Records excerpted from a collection
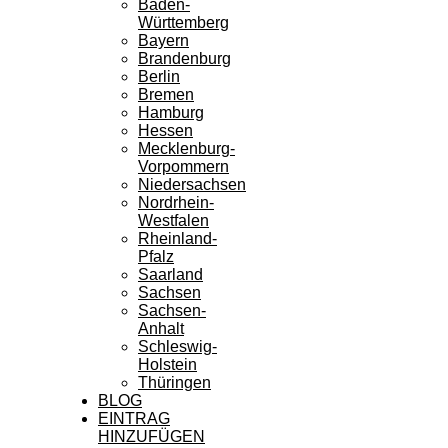
Baden-
Württemberg
Bayern
Brandenburg
Berlin
Bremen
Hamburg
Hessen
Mecklenburg-
Vorpommern
Niedersachsen
Nordrhein-
Westfalen
Rheinland-
Pfalz
Saarland
Sachsen
Sachsen-
Anhalt
Schleswig-
Holstein
Thüringen
BLOG
EINTRAG
HINZUFÜGEN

What is needed
Retype the data above exactly. Do not carry over any images.

Exercise response
Baden-
Württemberg
Bayern
Brandenburg
Berlin
Bremen
Hamburg
Hessen
Mecklenburg-
Vorpommern
Niedersachsen
Nordrhein-
Westfalen
Rheinland-
Pfalz
Saarland
Sachsen
Sachsen-
Anhalt
Schleswig-
Holstein
Thüringen
BLOG
EINTRAG
HINZUFÜGEN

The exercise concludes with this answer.